Sunday, November 10, 2013

Dealing with Rejection

Trying to make a living as a writer is a tough gig. It always has been. Sure, there are plenty of exceptions, John Grisham, Dan Brown, Sandra Brown, and JK Rowling. Even among "indie" authors, there are stars such as Hugh Howey, Joe Konrath, Bella Andre and HM Ward.

Before I tried my hand at fiction writing, I worked as a newspaper reporter. I was in the field for about a dozen years and never made more than $40,000 in a year. For the vast majority of my career, in fact, I made $20,000 - $25,000. I looked upward to journalists at the highest levels of the "game" at newspapers like the Detroit Free Press, Chicago Tribune and Washington Post. They made double or triple what I did.

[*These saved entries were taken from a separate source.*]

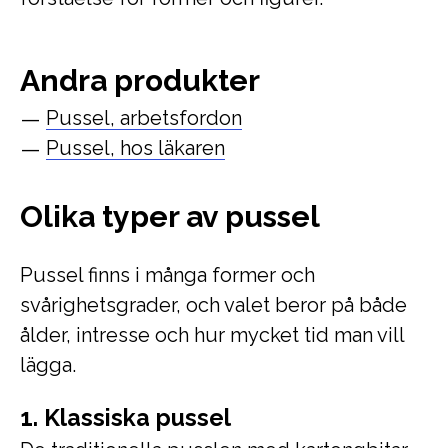
Andra produkter
Pussel, arbetsfordon
Pussel, hos läkaren
Olika typer av pussel
Pussel finns i många former och
svårighetsgrader, och valet beror på både
ålder, intresse och hur mycket tid man vill
lägga.
1. Klassiska pussel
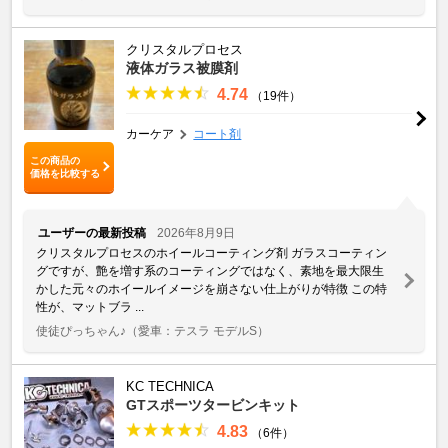
クリスタルプロセス
液体ガラス被膜剤
4.74
（19件）
カーケア
コート剤
この商品の
価格を比較する
ユーザーの最新投稿
2026年8月9日
クリスタルプロセスのホイールコーティング剤 ガラスコーティン
グですが、艶を増す系のコーティングではなく、素地を最大限生
かした元々のホイールイメージを崩さない仕上がりが特徴 この特
性が、マットブラ ...
使徒ぴっちゃん♪
（愛車：テスラ モデルS）
KC TECHNICA
GTスポーツタービンキット
4.83
（6件）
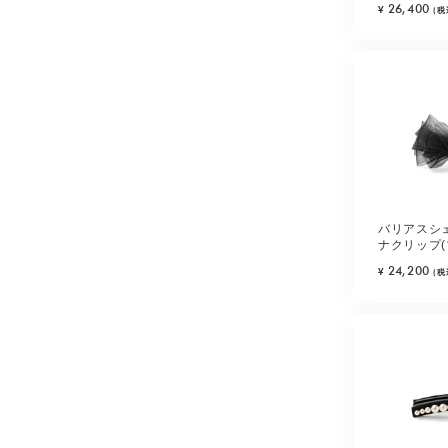
26,400
¥
(税
バリアスシ
ナクリップ(
24,200
¥
(税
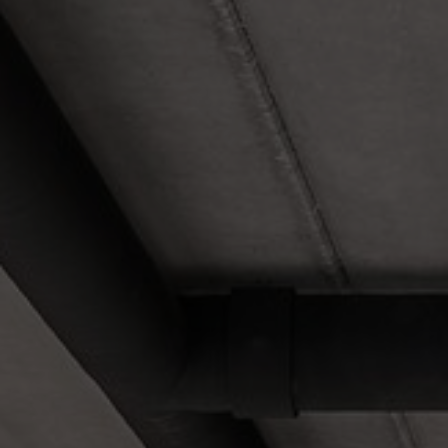
FAQ
Om oss
Kontakt
Pattern Tile Tool
Image & Material Bank
Velg land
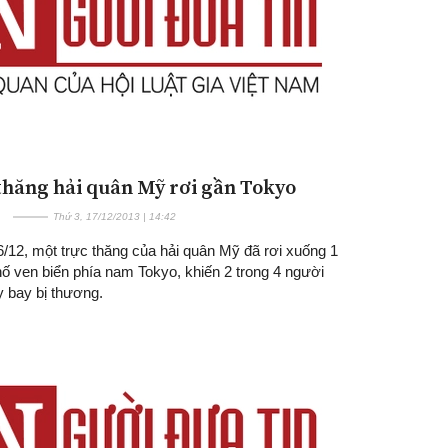
thăng hải quân Mỹ rơi gần Tokyo
Thứ 3, 17/12/2013 | 14:42
6/12, một trực thăng của hải quân Mỹ đã rơi xuống 1
ố ven biển phía nam Tokyo, khiến 2 trong 4 người
y bay bị thương.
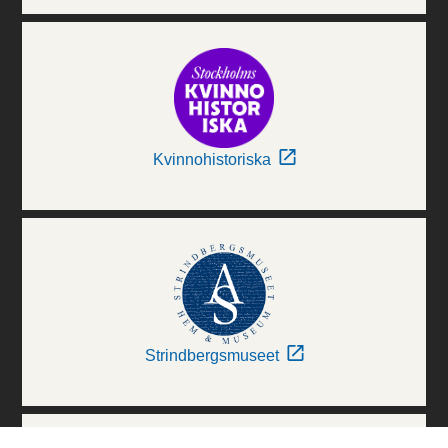
Kvinnohistoriska
Strindbergsmuseet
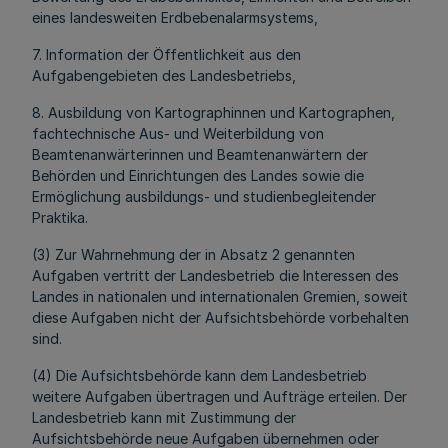
eines landesweiten Erdbebenalarmsystems,
7. Information der Öffentlichkeit aus den
Aufgabengebieten des Landesbetriebs,
8. Ausbildung von Kartographinnen und Kartographen,
fachtechnische Aus- und Weiterbildung von
Beamtenanwärterinnen und Beamtenanwärtern der
Behörden und Einrichtungen des Landes sowie die
Ermöglichung ausbildungs- und studienbegleitender
Praktika.
(3) Zur Wahrnehmung der in Absatz 2 genannten
Aufgaben vertritt der Landesbetrieb die Interessen des
Landes in nationalen und internationalen Gremien, soweit
diese Aufgaben nicht der Aufsichtsbehörde vorbehalten
sind.
(4) Die Aufsichtsbehörde kann dem Landesbetrieb
weitere Aufgaben übertragen und Aufträge erteilen. Der
Landesbetrieb kann mit Zustimmung der
Aufsichtsbehörde neue Aufgaben übernehmen oder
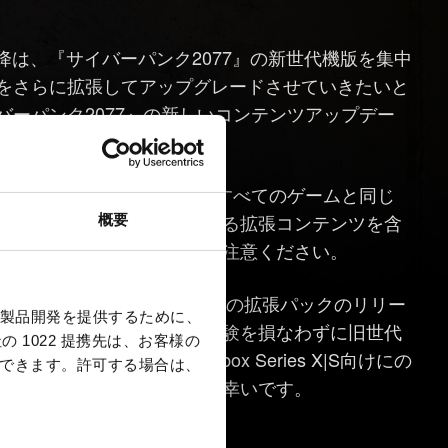
以降は、『サイバーパンク2077』の新世代機版を集中
ムをさらに拡張してアップグレードさせていきたいと
バーパンク2077』の新しいコンテンツアップデー
es X|Sのみに配信される予定です。
世代機で機能し続き、私たちのすべてのゲームと同じ
。ただし、今後リリースされる拡張コンテンツを含
概要
代機には適用されない点にご注意ください。
仮初めの自由」のみで、今後別の拡張パックのリリー
製品開発を提供するために、
を考慮するとプレイヤーの体験を損なわずに旧世代
 1022 提携先は、お客様の
ayStation 5、Xbox Series X|S向けにの
択できます。
許可する場合は、
して、ご理解いただけますと幸いです。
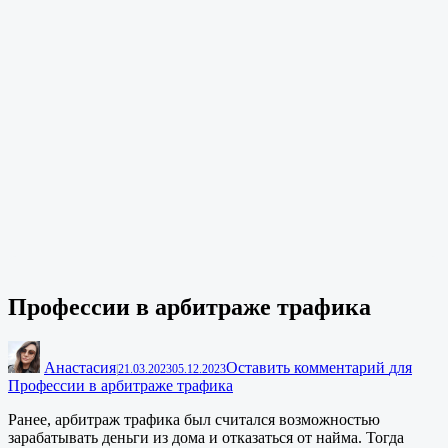
Профессии в арбитраже трафика
Анастасия
Оставить комментарий
для
|
21.03.2023
05.12.2023
Профессии в арбитраже трафика
Ранее, арбитраж трафика был считался возможностью
зарабатывать деньги из дома и отказаться от найма. Тогда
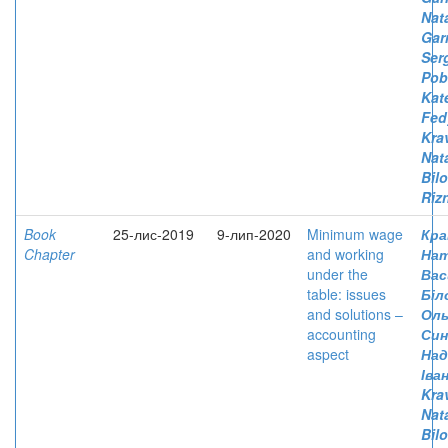
Nata
Gar
Ser
Pob
Kat
Fed
Kra
Nata
Bil
Rizn
Book
25-лис-2019
9-лип-2020
Minimum wage
Кра
Chapter
and working
Нат
under the
Вас
table: issues
Біл
and solutions –
Оль
accounting
Син
aspect
Над
Іва
Kra
Nata
Bil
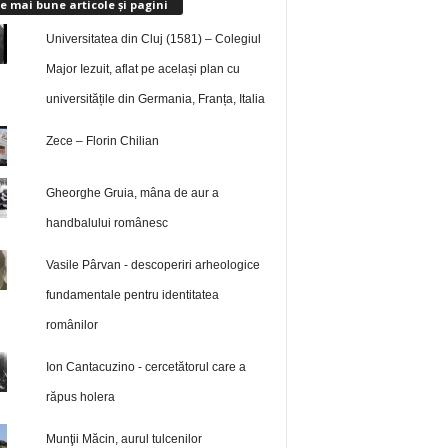
e mai bune articole și pagini
Universitatea din Cluj (1581) – Colegiul
Major Iezuit, aflat pe același plan cu
universitățile din Germania, Franța, Italia
Zece – Florin Chilian
Gheorghe Gruia, mâna de aur a
handbalului românesc
Vasile Pârvan - descoperiri arheologice
fundamentale pentru identitatea
românilor
Ion Cantacuzino - cercetătorul care a
răpus holera
Munţii Măcin, aurul tulcenilor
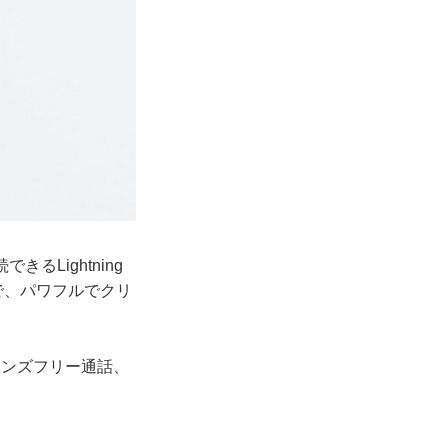
るLightning
で、パワフルでクリ
ンズフリー通話、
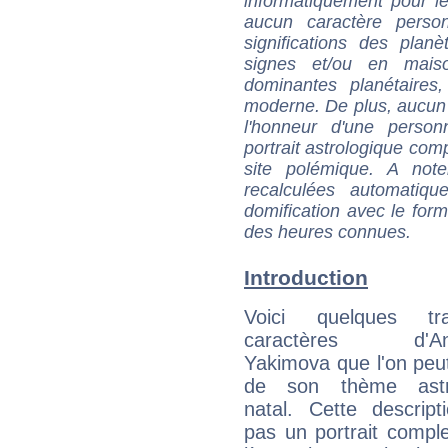
informatiquement pour le
aucun caractère perso
significations des pla
signes et/ou en maiso
dominantes planétaires,
moderne. De plus, aucun a
l'honneur d'une personn
portrait astrologique com
site polémique. A note
recalculées automatiq
domification avec le form
des heures connues.
Introduction
Voici quelques tr
caractères d'Ana
Yakimova que l'on peut
de son thème astro
natal. Cette descript
pas un portrait comple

After striving to reach their level for years, it became demoralizing and seemingly unattainable. So, I moved on. Now, I haven't exactly set the world on fire in terms of salary since then, but I am making more. Better yet, I don't have to live with the feeling that I'm somehow lacking, or that I'm not good enough to make it to the Big Leagues (to use a bad sports analogy).

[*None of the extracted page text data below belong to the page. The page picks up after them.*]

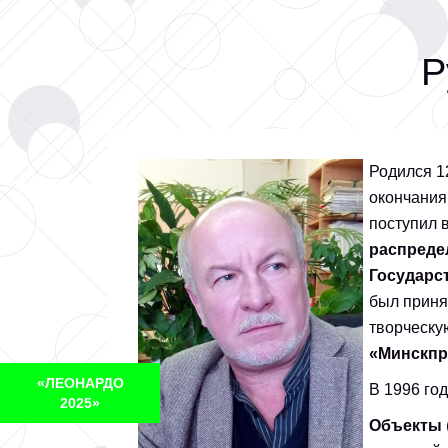
Р
Родился 1
окончания
поступил 
распреде
Государс
был приня
творческ
«Минскпр
«ЛЕОНАРДО
В 1996 го
2025»
Объекты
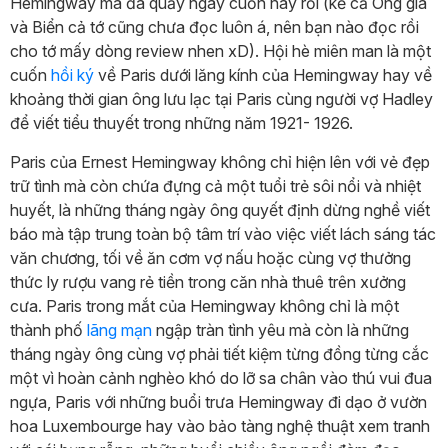
Hemingway mà đã quẩy ngay cuốn này rồi (kể cả Ông già
và Biển cả tớ cũng chưa đọc luôn á, nên bạn nào đọc rồi
cho tớ mấy dòng review nhen xD). Hội hè miên man là một
cuốn
hồi ký
về Paris dưới lăng kính của Hemingway hay về
khoảng thời gian ông lưu lạc tại Paris cùng người vợ Hadley
để viết tiểu thuyết trong những năm 1921- 1926.
Paris của Ernest Hemingway không chỉ hiện lên với vẻ đẹp
trữ tình mà còn chứa đựng cả một tuổi trẻ sôi nổi và nhiệt
huyết, là những tháng ngày ông quyết định dừng nghề viết
báo mà tập trung toàn bộ tâm trí vào việc viết lách sáng tác
văn chương, tối về ăn cơm vợ nấu hoặc cùng vợ thưởng
thức ly rượu vang rẻ tiền trong căn nhà thuê trên xưởng
cưa. Paris trong mắt của Hemingway không chỉ là một
thành phố
lãng mạn
ngập tràn tình yêu mà còn là những
tháng ngày ông cùng vợ phải tiết kiệm từng đồng từng cắc
một vì hoàn cảnh nghèo khó do lỡ sa chân vào thú vui đua
ngựa, Paris với những buổi trưa Hemingway đi dạo ở vườn
hoa Luxembourge hay vào bảo tàng nghệ thuật xem tranh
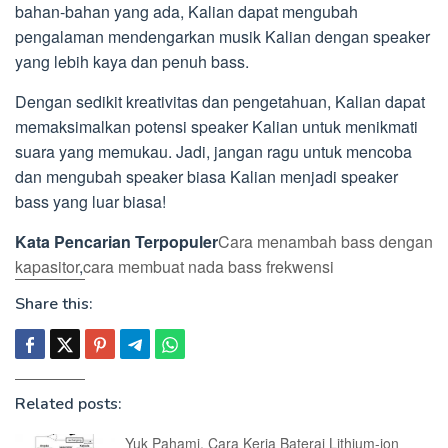
bahan-bahan yang ada, Kalian dapat mengubah
pengalaman mendengarkan musik Kalian dengan speaker
yang lebih kaya dan penuh bass.
Dengan sedikit kreativitas dan pengetahuan, Kalian dapat
memaksimalkan potensi speaker Kalian untuk menikmati
suara yang memukau. Jadi, jangan ragu untuk mencoba
dan mengubah speaker biasa Kalian menjadi speaker
bass yang luar biasa!
Kata Pencarian Terpopuler
Cara menambah bass dengan
kapasitor
,
cara membuat nada bass frekwensi
Share this:
Related posts:
Yuk Pahami, Cara Kerja Baterai Lithium-ion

The reason I say all of this is that I am fighting many of those same feelings of rejection and failure as a fiction writer.

To date, I've only published a short story and a pair of novellas. So, if you said I shouldn't even be thinking in terms of success and failure right now, you'd have a point. After all, there are very few one-hit wonders in indie publishing - Darcie Chan's Mill River Recluse comes to mind.

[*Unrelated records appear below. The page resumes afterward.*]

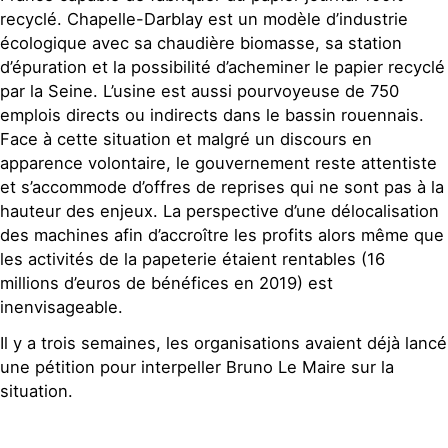
recyclé. Chapelle-Darblay est un modèle d’industrie
écologique avec sa chaudière biomasse, sa station
d’épuration et la possibilité d’acheminer le papier recyclé
par la Seine. L’usine est aussi pourvoyeuse de 750
emplois directs ou indirects dans le bassin rouennais.
Face à cette situation et malgré un discours en
apparence volontaire, le gouvernement reste attentiste
et s’accommode d’offres de reprises qui ne sont pas à la
hauteur des enjeux. La perspective d’une délocalisation
des machines afin d’accroître les profits alors même que
les activités de la papeterie étaient rentables (16
millions d’euros de bénéfices en 2019) est
inenvisageable.
Il y a trois semaines, les organisations avaient déjà lancé
une pétition pour interpeller Bruno Le Maire sur la
situation.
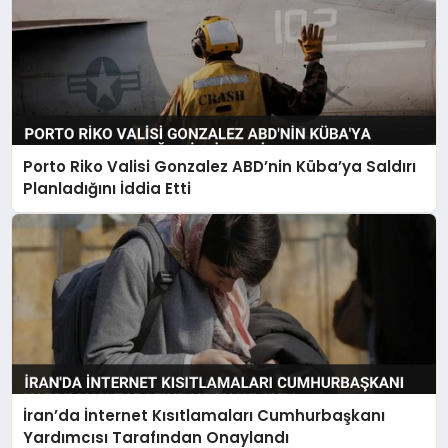
Porto Riko Valisi Gonzalez ABD’nin Küba’ya Saldırı
Planladığını İddia Etti
İran’da İnternet Kısıtlamaları Cumhurbaşkanı
Yardımcısı Tarafından Onaylandı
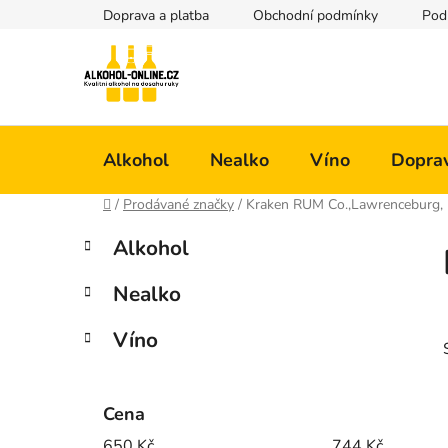
Přejít
Doprava a platba
Obchodní podmínky
Pod
na
obsah
Alkohol
Nealko
Víno
Doprav
Domů
/
Prodávané značky
/
Kraken RUM Co.,Lawrenceburg, 
P
K
Přeskočit
Alkohol
a
kategorie
o
t
s
Nealko
e
t
g
r
Víno
o
a
r
i
n
e
Cena
n
í
650
Kč
744
Kč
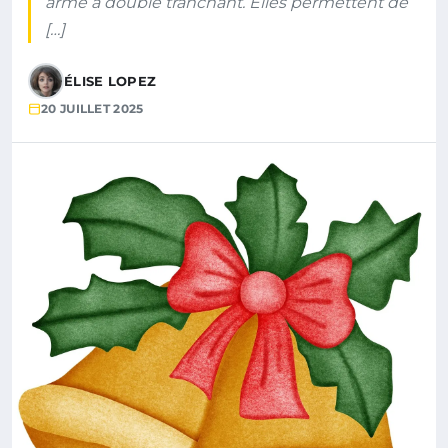
arme à double tranchant. Elles permettent de
[…]
ÉLISE LOPEZ
20 JUILLET 2025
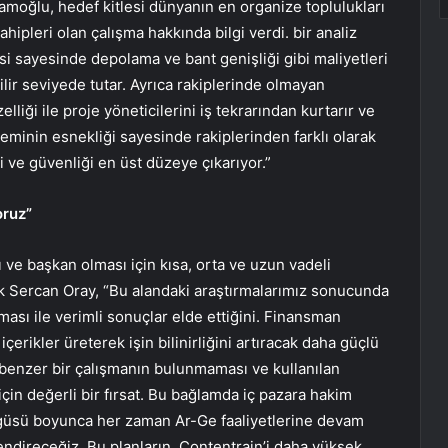
oğlu, hedef kitlesi dünyanın en organize toplulukları
ahipleri olan çalışma hakkında bilgi verdi. bir analiz
risi sayesinde depolama ve bant genişliği gibi maliyetleri
ilir seviyede tutar. Ayrıca rakiplerinde olmayan
elliği ile proje yöneticilerini iş tekrarından kurtarır ve
eminin esnekliği sayesinde rakiplerinden farklı olarak
ği ve güvenliği en üst düzeye çıkarıyor.”
oruz”
 ve başkan olması için kısa, orta ve uzun vadeli
rtak Sercan Oray, “Bu alandaki araştırmalarımız sonucunda
ası ile verimli sonuçlar elde ettiğini. Finansman
erikler üreterek işin bilinirliğini artıracak daha güçlü
a benzer bir çalışmanın bulunmaması ve kullanılan
çin değerli bir fırsat. Bu bağlamda iç pazara hakim
ngüsü boyunca her zaman Ar-Ge faaliyetlerine devam
endireceğiz. Bu planların, Contentrain’i daha yüksek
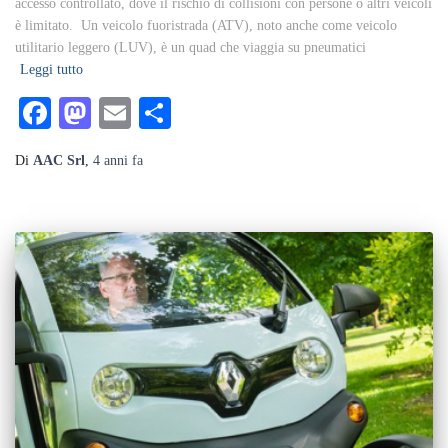
accesso controllato, dove il rischio di collisioni con persone o altri veicoli
è limitato. Un veicolo fuoristrada (ATV), noto anche come veicolo
utilitario leggero (LUV), è un quad che viaggia su pneumatici
Leggi tutto
Facebook
Mastodon
Email
Condividi
Di
AAC Srl
,
4 anni
fa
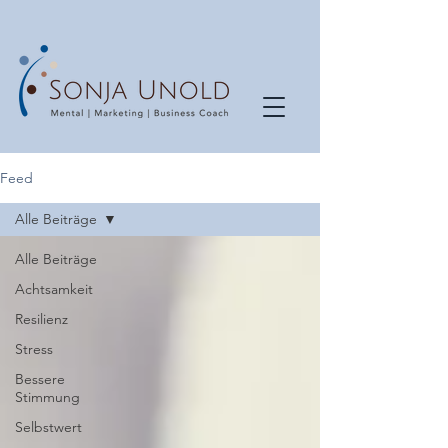
Feed
Alle Beiträge
Alle Beiträge
Achtsamkeit
Resilienz
Stress
Bessere
Stimmung
Selbstwert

Okay, I know, I get it. I'd have a lot more to whine about if I had published a dozen novels and still only saw trickling sales. Still, at the moment, I feel a lot like I did years ago. Truthfully, I'm having a really hard time finding the motivation to write. 

It takes a big investment of time and energy to put a story together. I can deal with that, and I still enjoy the process of writing. It's the investment in hope that, perhaps, this will be the one that sets me on my way, I'm lamenting over.

Because I know, going in, the odds are steep. I know, despite my best efforts, my next "little darling" will likely languish somewhere around a million in Amazon's Kindle store after a few months of being on its virtual shelves.

There's a line from my favorite movie, The Shawshank Redemption, which seems apt here:
Remember Red, hope is a good thing, maybe the best of things, and no good thing ever dies.
Anyway, I would really love to hear how you, my writing colleagues, deal with this issue from day to day. How do you push past it and keep churning the words out?